It was unrequited, very much unrequited. The girl that once was the unbreakable finally broke.
It was confusing at first, being the girl who gets the attention finally found someone who will never shed a glance. I knew then that we were both out of our leagues. How contradiction perfectly fits our description.
The first time I saw his smile was the first time I ever felt something different. Something I know I never experienced before. It was like a familiar feeling but with an unfamiliar face. Every day was a game of hide and seek. I would search for him in the crowd knowing that he wasn’t there. I tried not to like him but all I did was fall harder.
I know my heart connected, but his did not.
It was easier to pretend that the feeling doesn’t exist. That everyday we cross paths it never matter. But the pain and excitement is there. How I tried desperately to get a single glance from you but nothing came from it.

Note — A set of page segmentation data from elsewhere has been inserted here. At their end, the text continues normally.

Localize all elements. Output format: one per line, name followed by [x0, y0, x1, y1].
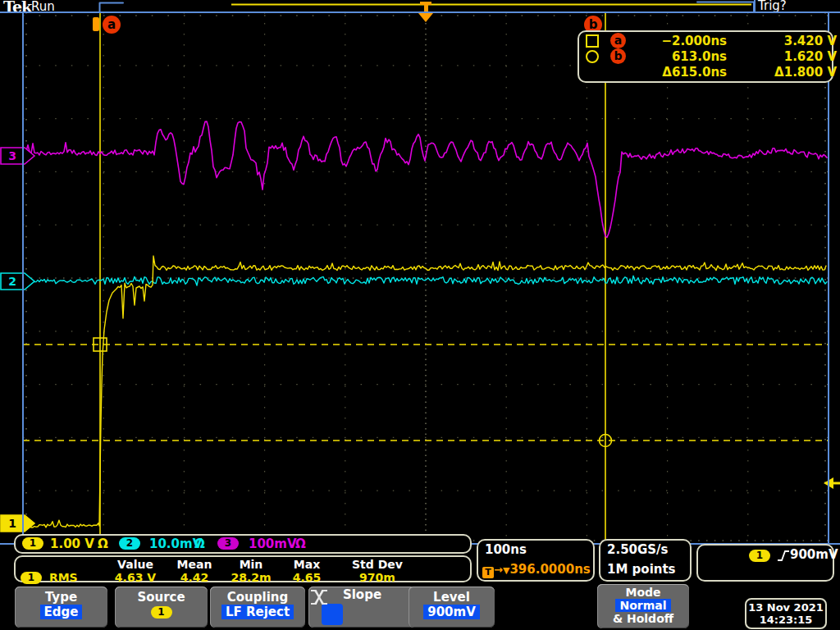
meas-min: 28.2m [224, 571, 278, 584]
measurement-row: 1 RMS 4.63 V 4.42 28.2m 4.65 970m [16, 571, 470, 584]
menu-level-title: Level [409, 590, 495, 605]
trigger-source-badge: 1 [749, 550, 770, 562]
col-value: Value [106, 558, 165, 571]
measurement-box: Value Mean Min Max Std Dev 1 RMS 4.63 V … [14, 555, 472, 582]
slope-either-option[interactable] [381, 604, 403, 625]
ch3-scale: 100mV [249, 536, 297, 551]
ch2-reference-tag[interactable]: 2 [1, 273, 34, 290]
menu-type-title: Type [15, 590, 107, 605]
ch3-trace [23, 121, 827, 237]
menu-source-ch-badge: 1 [151, 606, 172, 619]
svg-text:3: 3 [8, 149, 16, 162]
menu-level-button[interactable]: Level 900mV [409, 587, 495, 628]
menu-slope-button[interactable]: Slope [308, 587, 416, 628]
cursor-a-time: −2.000ns [635, 34, 727, 48]
menu-mode-title: Mode [597, 586, 689, 599]
ch1-trace [23, 256, 826, 527]
svg-text:1: 1 [8, 517, 16, 530]
cursor-a-square-icon [586, 34, 599, 48]
menu-source-button[interactable]: Source 1 [115, 587, 208, 628]
date-label: 13 Nov 2021 [746, 601, 825, 614]
channel-scale-bar: 1 1.00 V Ω 2 10.0mV Ω 3 100mV Ω [14, 534, 472, 554]
col-max: Max [278, 558, 336, 571]
cursor-a-handle[interactable] [93, 17, 99, 31]
ch1-badge[interactable]: 1 [22, 537, 43, 550]
cursor-b-time: 613.0ns [635, 49, 727, 64]
menu-type-button[interactable]: Type Edge [15, 587, 107, 628]
oscilloscope-screen: Tek Run Trig? ab 3 2 1 a −2.000ns 3.420 … [0, 0, 840, 630]
cursor-b-circle-icon [586, 50, 599, 63]
cursor-b-volts: 1.620 V [727, 49, 837, 64]
timebase-box: 100ns T→▼396.0000ns [477, 539, 595, 582]
trigger-level-arrow[interactable] [824, 477, 840, 489]
menu-type-value: Edge [40, 605, 83, 619]
measurement-headers: Value Mean Min Max Std Dev [16, 558, 470, 571]
cursor-b-badge: b [610, 48, 626, 64]
col-mean: Mean [165, 558, 224, 571]
meas-name: RMS [49, 571, 78, 584]
sample-rate-box: 2.50GS/s 1M points [599, 539, 692, 582]
cursor-a-flag[interactable]: a [103, 16, 121, 34]
trigger-readout-box: 1 900mV [696, 544, 834, 582]
sample-rate: 2.50GS/s [607, 542, 669, 557]
menu-mode-extra: & Holdoff [597, 612, 689, 625]
meas-mean: 4.42 [165, 571, 224, 584]
meas-value: 4.63 V [106, 571, 165, 584]
meas-ch-badge: 1 [21, 572, 42, 584]
datetime-box: 13 Nov 2021 14:23:15 [745, 598, 827, 629]
trigger-level-readout: 900mV [790, 547, 838, 562]
time-label: 14:23:15 [746, 614, 825, 626]
ch2-badge[interactable]: 2 [119, 537, 140, 550]
ch1-impedance: Ω [98, 536, 108, 551]
trigger-t-icon: T [482, 567, 494, 578]
ch1-reference-tag[interactable]: 1 [1, 515, 34, 532]
menu-coupling-button[interactable]: Coupling LF Reject [210, 587, 305, 628]
menu-level-value: 900mV [423, 605, 480, 619]
trigger-delay: 396.0000ns [509, 562, 590, 577]
arrow-icon: → [494, 564, 503, 576]
menu-mode-button[interactable]: Mode Normal & Holdoff [597, 584, 689, 628]
menu-coupling-title: Coupling [210, 590, 305, 605]
menu-mode-value: Normal [615, 599, 670, 612]
cursor-delta-volts: Δ1.800 V [727, 65, 837, 80]
cursor-readout-box: a −2.000ns 3.420 V b 613.0ns 1.620 V Δ61… [578, 30, 833, 83]
ch2-trace [23, 276, 827, 285]
cursor-delta-time: Δ615.0ns [635, 65, 727, 80]
svg-text:2: 2 [8, 275, 16, 288]
cursor-a-volts: 3.420 V [727, 34, 837, 48]
meas-stddev: 970m [336, 571, 419, 584]
trigger-delay-row: T→▼396.0000ns [482, 561, 591, 578]
rising-edge-icon [777, 550, 790, 562]
col-stddev: Std Dev [336, 558, 419, 571]
timebase-scale: 100ns [485, 542, 527, 557]
svg-text:a: a [107, 17, 116, 32]
ch3-badge[interactable]: 3 [217, 537, 239, 550]
menu-coupling-value: LF Reject [221, 605, 294, 619]
cursor-a-badge: a [610, 33, 626, 48]
col-min: Min [224, 558, 278, 571]
ch3-impedance: Ω [295, 536, 306, 551]
record-length: 1M points [607, 562, 676, 577]
slope-falling-option[interactable] [352, 604, 373, 625]
meas-max: 4.65 [278, 571, 336, 584]
menu-source-title: Source [115, 590, 208, 605]
ch2-impedance: Ω [194, 536, 205, 551]
ch1-scale: 1.00 V [50, 536, 94, 551]
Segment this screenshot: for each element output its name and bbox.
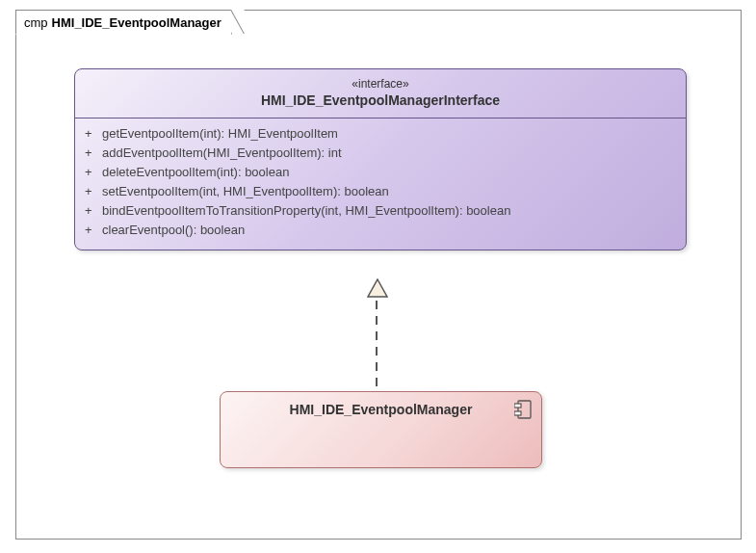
method-visibility: +: [85, 201, 102, 221]
svg-rect-3: [514, 411, 521, 415]
realization-arrowhead-icon: [367, 278, 388, 298]
method-row: + addEventpoolItem(HMI_EventpoolItem): i…: [85, 144, 676, 163]
method-signature: getEventpoolItem(int): HMI_EventpoolItem: [102, 124, 676, 144]
method-signature: addEventpoolItem(HMI_EventpoolItem): int: [102, 144, 676, 163]
component-classifier: HMI_IDE_EventpoolManager: [220, 391, 542, 468]
method-signature: clearEventpool(): boolean: [102, 221, 676, 240]
interface-header: «interface» HMI_IDE_EventpoolManagerInte…: [75, 69, 686, 118]
method-visibility: +: [85, 221, 102, 240]
interface-classifier: «interface» HMI_IDE_EventpoolManagerInte…: [74, 68, 687, 250]
component-name: HMI_IDE_EventpoolManager: [221, 402, 541, 417]
realization-connector: [376, 283, 378, 393]
method-row: + setEventpoolItem(int, HMI_EventpoolIte…: [85, 182, 676, 201]
frame-tab: cmp HMI_IDE_EventpoolManager: [15, 10, 232, 35]
method-signature: bindEventpoolItemToTransitionProperty(in…: [102, 201, 676, 221]
svg-marker-0: [368, 279, 387, 297]
frame-title: HMI_IDE_EventpoolManager: [52, 15, 222, 30]
method-visibility: +: [85, 124, 102, 144]
method-row: + clearEventpool(): boolean: [85, 221, 676, 240]
method-signature: setEventpoolItem(int, HMI_EventpoolItem)…: [102, 182, 676, 201]
method-visibility: +: [85, 182, 102, 201]
method-row: + bindEventpoolItemToTransitionProperty(…: [85, 201, 676, 221]
diagram-frame: cmp HMI_IDE_EventpoolManager «interface»…: [15, 10, 742, 540]
method-visibility: +: [85, 163, 102, 182]
svg-rect-2: [514, 404, 521, 408]
interface-stereotype: «interface»: [75, 77, 686, 91]
interface-methods: + getEventpoolItem(int): HMI_EventpoolIt…: [75, 118, 686, 250]
method-row: + getEventpoolItem(int): HMI_EventpoolIt…: [85, 124, 676, 144]
method-row: + deleteEventpoolItem(int): boolean: [85, 163, 676, 182]
interface-name: HMI_IDE_EventpoolManagerInterface: [261, 92, 500, 108]
frame-prefix: cmp: [24, 15, 48, 30]
method-visibility: +: [85, 144, 102, 163]
method-signature: deleteEventpoolItem(int): boolean: [102, 163, 676, 182]
component-icon: [514, 400, 532, 419]
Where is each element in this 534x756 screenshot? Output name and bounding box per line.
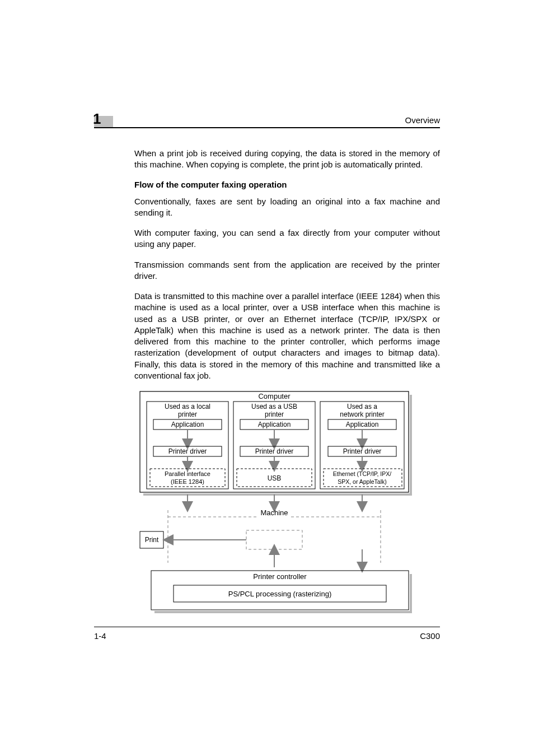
- processing-label: PS/PCL processing (rasterizing): [228, 590, 331, 598]
- svg-rect-29: [410, 574, 412, 612]
- paragraph-3: With computer faxing, you can send a fax…: [134, 227, 440, 250]
- col1-iface-l1: Parallel interface: [165, 470, 210, 477]
- computer-label: Computer: [258, 392, 291, 400]
- col1-title-l2: printer: [178, 410, 197, 418]
- intro-paragraph: When a print job is received during copy…: [134, 148, 440, 171]
- col3-title-l2: network printer: [340, 410, 384, 418]
- body-content: When a print job is received during copy…: [94, 148, 440, 622]
- col1-drv: Printer driver: [168, 447, 207, 455]
- svg-rect-30: [154, 611, 412, 613]
- header-section-label: Overview: [405, 115, 440, 125]
- col3-iface-l2: SPX, or AppleTalk): [338, 478, 387, 485]
- footer-rule: [94, 627, 440, 627]
- svg-rect-0: [410, 395, 412, 494]
- chapter-number: 1: [93, 110, 101, 128]
- col2-drv: Printer driver: [255, 447, 294, 455]
- col3-iface-l1: Ethernet (TCP/IP, IPX/: [333, 470, 391, 477]
- paragraph-5: Data is transmitted to this machine over…: [134, 291, 440, 381]
- section-heading: Flow of the computer faxing operation: [134, 180, 440, 189]
- col2-iface-l1: USB: [268, 474, 282, 482]
- col2-title-l1: Used as a USB: [251, 403, 297, 410]
- footer-page-number: 1-4: [94, 631, 106, 641]
- chapter-badge: 1: [94, 116, 113, 128]
- col1-title-l1: Used as a local: [165, 403, 210, 410]
- footer-model: C300: [420, 631, 440, 641]
- col1-app: Application: [171, 421, 204, 428]
- flow-diagram: Computer Used as a local printer Applica…: [134, 390, 414, 622]
- header-rule: [94, 127, 440, 128]
- col3-app: Application: [346, 421, 379, 428]
- col2-app: Application: [258, 421, 291, 428]
- svg-rect-1: [143, 493, 412, 496]
- machine-label: Machine: [260, 508, 288, 517]
- col2-title-l2: printer: [265, 410, 284, 418]
- paragraph-2: Conventionally, faxes are sent by loadin…: [134, 196, 440, 219]
- col3-drv: Printer driver: [343, 447, 382, 455]
- print-label: Print: [145, 536, 159, 544]
- col3-title-l1: Used as a: [347, 403, 377, 410]
- col1-iface-l2: (IEEE 1284): [171, 478, 204, 485]
- svg-rect-23: [246, 530, 302, 549]
- controller-label: Printer controller: [253, 572, 307, 581]
- paragraph-4: Transmission commands sent from the appl…: [134, 259, 440, 282]
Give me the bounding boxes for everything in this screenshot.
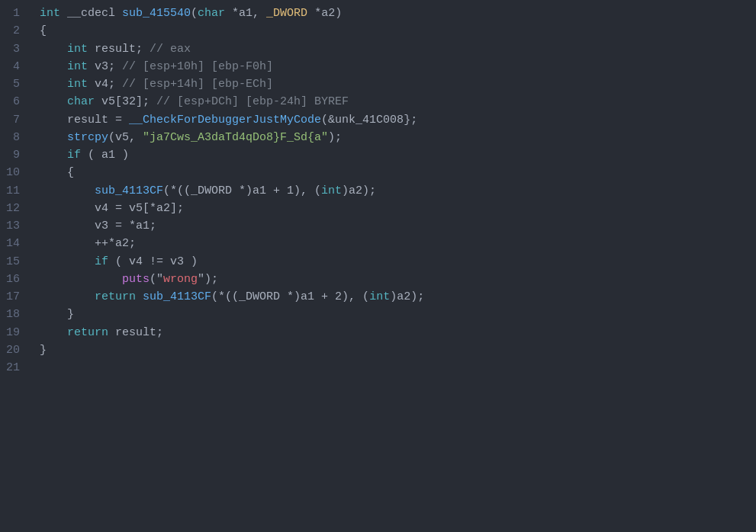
code-token: // [esp+DCh] [ebp-24h] BYREF — [156, 95, 349, 108]
line-number: 1 — [6, 5, 20, 22]
code-token — [40, 290, 95, 303]
code-token: v5[32]; — [95, 95, 156, 108]
line-number: 20 — [6, 341, 20, 359]
code-token: v3; — [88, 60, 122, 73]
code-token — [40, 95, 67, 108]
code-token: result; — [108, 326, 163, 339]
code-line: { — [40, 22, 756, 40]
code-line: { — [40, 164, 756, 181]
code-token: sub_4113CF — [143, 290, 211, 303]
code-line: ++*a2; — [40, 235, 756, 252]
code-token: v4 = v5[*a2]; — [40, 202, 184, 215]
code-token: ( — [321, 114, 328, 127]
line-number: 21 — [6, 359, 20, 377]
code-token: result = — [40, 114, 129, 127]
code-token — [40, 43, 67, 56]
code-line: return result; — [40, 324, 756, 341]
code-token: wrong — [163, 273, 198, 286]
code-token — [40, 131, 67, 144]
line-number: 2 — [6, 22, 20, 40]
code-token: )a2); — [390, 290, 424, 303]
code-token: int — [67, 43, 88, 56]
code-token: return — [67, 326, 108, 339]
code-token: // [esp+10h] [ebp-F0h] — [122, 60, 273, 73]
code-token — [40, 78, 67, 91]
line-number: 14 — [6, 235, 20, 252]
line-number: 7 — [6, 111, 20, 129]
code-token: ( — [191, 7, 198, 20]
code-token: char — [67, 95, 95, 108]
code-token: int — [321, 184, 342, 197]
code-token: ( a1 ) — [81, 149, 129, 162]
code-line: } — [40, 341, 756, 359]
code-line: int v4; // [esp+14h] [ebp-ECh] — [40, 75, 756, 93]
code-token: } — [40, 308, 74, 321]
code-line: int result; // eax — [40, 40, 756, 58]
line-number: 8 — [6, 129, 20, 146]
code-token: (" — [150, 273, 163, 286]
code-token: __cdecl — [67, 7, 122, 20]
code-token: // [esp+14h] [ebp-ECh] — [122, 78, 273, 91]
code-token: ++*a2; — [40, 237, 136, 250]
code-token: )a2); — [342, 184, 376, 197]
code-line: return sub_4113CF(*((_DWORD *)a1 + 2), (… — [40, 288, 756, 306]
code-line: strcpy(v5, "ja7Cws_A3daTd4qDo8}F_Sd{a"); — [40, 129, 756, 146]
code-token — [136, 290, 143, 303]
line-number: 18 — [6, 306, 20, 323]
code-token: ); — [328, 131, 342, 144]
code-line: v3 = *a1; — [40, 217, 756, 235]
code-line: if ( a1 ) — [40, 146, 756, 164]
code-token: (v5, — [108, 131, 143, 144]
line-number: 5 — [6, 75, 20, 93]
code-token: char — [198, 7, 225, 20]
code-token: *a2) — [307, 7, 342, 20]
code-line: puts("wrong"); — [40, 271, 756, 288]
code-token: if — [95, 255, 108, 268]
line-number: 11 — [6, 182, 20, 200]
code-line: int __cdecl sub_415540(char *a1, _DWORD … — [40, 5, 756, 22]
code-token: (*((_DWORD *)a1 + 2), ( — [211, 290, 369, 303]
code-token: int — [67, 60, 88, 73]
code-editor: 123456789101112131415161718192021 int __… — [0, 0, 756, 532]
code-token — [40, 273, 122, 286]
code-token: if — [67, 149, 81, 162]
code-token: int — [67, 78, 88, 91]
line-number: 16 — [6, 271, 20, 288]
code-line: sub_4113CF(*((_DWORD *)a1 + 1), (int)a2)… — [40, 182, 756, 200]
line-number: 15 — [6, 253, 20, 271]
code-token: result; — [88, 43, 150, 56]
code-token: sub_415540 — [122, 7, 191, 20]
code-token: __CheckForDebuggerJustMyCode — [129, 114, 321, 127]
code-token: { — [40, 24, 47, 37]
line-number: 17 — [6, 288, 20, 306]
code-token: "); — [198, 273, 218, 286]
code-token: strcpy — [67, 131, 108, 144]
code-token: puts — [122, 273, 150, 286]
code-line: result = __CheckForDebuggerJustMyCode(&u… — [40, 111, 756, 129]
code-token: ( v4 != v3 ) — [108, 255, 198, 268]
code-token: return — [95, 290, 136, 303]
code-token: // eax — [150, 43, 191, 56]
code-token: _DWORD — [266, 7, 307, 20]
code-line: } — [40, 306, 756, 323]
code-token: sub_4113CF — [95, 184, 163, 197]
code-token: int — [40, 7, 67, 20]
code-line: char v5[32]; // [esp+DCh] [ebp-24h] BYRE… — [40, 93, 756, 111]
code-token: } — [40, 344, 47, 357]
line-number: 6 — [6, 93, 20, 111]
code-token: v3 = *a1; — [40, 220, 156, 232]
code-token: *a1, — [225, 7, 266, 20]
line-number: 12 — [6, 200, 20, 217]
code-token: int — [369, 290, 390, 303]
line-numbers: 123456789101112131415161718192021 — [0, 0, 27, 532]
line-number: 9 — [6, 146, 20, 164]
code-token — [40, 255, 95, 268]
code-line: v4 = v5[*a2]; — [40, 200, 756, 217]
code-token — [40, 60, 67, 73]
line-number: 10 — [6, 164, 20, 181]
code-token — [40, 184, 95, 197]
code-token — [40, 326, 67, 339]
line-number: 3 — [6, 40, 20, 58]
code-token: (*((_DWORD *)a1 + 1), ( — [163, 184, 321, 197]
code-token: "ja7Cws_A3daTd4qDo8}F_Sd{a" — [143, 131, 328, 144]
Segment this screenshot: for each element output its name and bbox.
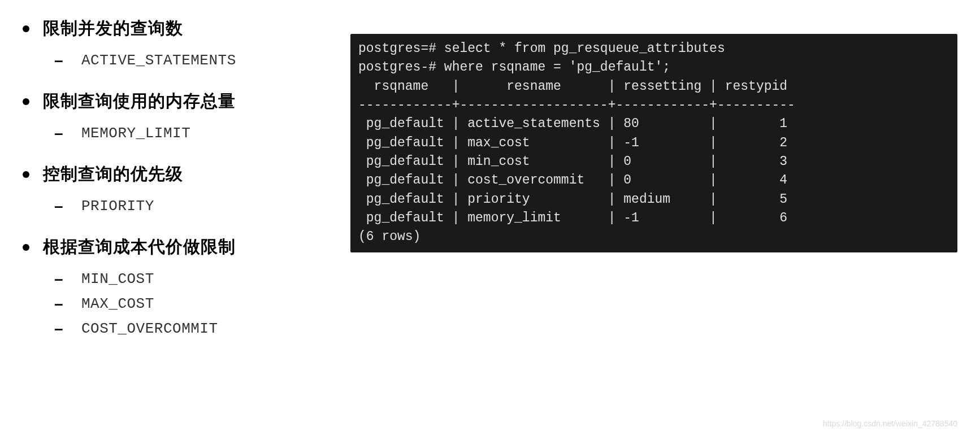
terminal-row: pg_default | min_cost | 0 | 3 xyxy=(358,154,787,169)
sub-label: MIN_COST xyxy=(81,271,154,287)
sub-item: – COST_OVERCOMMIT xyxy=(54,320,316,338)
sub-label: COST_OVERCOMMIT xyxy=(81,320,218,337)
sub-label: PRIORITY xyxy=(81,198,154,215)
dash-icon: – xyxy=(54,295,66,313)
terminal-line: postgres-# where rsqname = 'pg_default'; xyxy=(358,60,670,75)
bullet-icon xyxy=(23,25,29,32)
sub-label: ACTIVE_STATEMENTS xyxy=(81,52,236,69)
terminal-separator: ------------+-------------------+-------… xyxy=(358,98,795,112)
dash-icon: – xyxy=(54,320,66,338)
terminal-row: pg_default | max_cost | -1 | 2 xyxy=(358,136,787,150)
bullet-icon xyxy=(23,98,29,105)
dash-icon: – xyxy=(54,124,66,142)
dash-icon: – xyxy=(54,270,66,288)
sub-item: – MAX_COST xyxy=(54,295,316,313)
dash-icon: – xyxy=(54,197,66,215)
bullet-title: 限制并发的查询数 xyxy=(43,17,183,40)
bullet-icon xyxy=(23,171,29,178)
sub-item: – ACTIVE_STATEMENTS xyxy=(54,51,316,69)
bullet-icon xyxy=(23,244,29,251)
terminal-row: pg_default | priority | medium | 5 xyxy=(358,192,787,207)
dash-icon: – xyxy=(54,51,66,69)
bullet-section-3: 控制查询的优先级 – PRIORITY xyxy=(23,163,316,215)
bullet-title: 限制查询使用的内存总量 xyxy=(43,90,236,113)
sub-item: – MEMORY_LIMIT xyxy=(54,124,316,142)
bullet-section-2: 限制查询使用的内存总量 – MEMORY_LIMIT xyxy=(23,90,316,142)
bullet-title: 根据查询成本代价做限制 xyxy=(43,236,236,259)
bullet-section-1: 限制并发的查询数 – ACTIVE_STATEMENTS xyxy=(23,17,316,69)
watermark: https://blog.csdn.net/weixin_42788540 xyxy=(823,419,957,428)
terminal-output: postgres=# select * from pg_resqueue_att… xyxy=(350,34,957,252)
sub-item: – MIN_COST xyxy=(54,270,316,288)
terminal-row: pg_default | active_statements | 80 | 1 xyxy=(358,116,787,131)
terminal-header: rsqname | resname | ressetting | restypi… xyxy=(358,79,787,94)
bullet-list: 限制并发的查询数 – ACTIVE_STATEMENTS 限制查询使用的内存总量… xyxy=(23,11,316,358)
terminal-footer: (6 rows) xyxy=(358,229,420,244)
bullet-title: 控制查询的优先级 xyxy=(43,163,183,186)
sub-label: MEMORY_LIMIT xyxy=(81,125,190,142)
sub-item: – PRIORITY xyxy=(54,197,316,215)
terminal-row: pg_default | cost_overcommit | 0 | 4 xyxy=(358,173,787,188)
terminal-line: postgres=# select * from pg_resqueue_att… xyxy=(358,41,725,56)
bullet-section-4: 根据查询成本代价做限制 – MIN_COST – MAX_COST – COST… xyxy=(23,236,316,338)
terminal-row: pg_default | memory_limit | -1 | 6 xyxy=(358,211,787,225)
sub-label: MAX_COST xyxy=(81,295,154,312)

Finally one day, I had an emotional break-down. I would look to myself in the mirror and question why. Do I come off to strong? Is there something wrong with me? Do I look ugly? Am I ugly? All this intoxicating questions began to envelope me. It ate me for the past years.
One day after crying myself to sleep I woke up and I felt like it was over. I was finally freed from this toxic love. It felt like it is me again. It was months of freedom until a time of emotional difficulty came. That day was weighing me down to the point of I was about to cry while walking home. I looked up and prayed for something to happen. Something to erase the pain of that day away. I walked towards the train station and I saw my answer. You were there standing, like I was destined to see you there. Nothing physical happened but the emotions that was weighing me down lifted. Then I know that if you shed a glance I would fall back and so you did.
They say it’s not the butterflies that tells you that you are in love but the pain that comes with it. Funny how all this happened without you even knowing.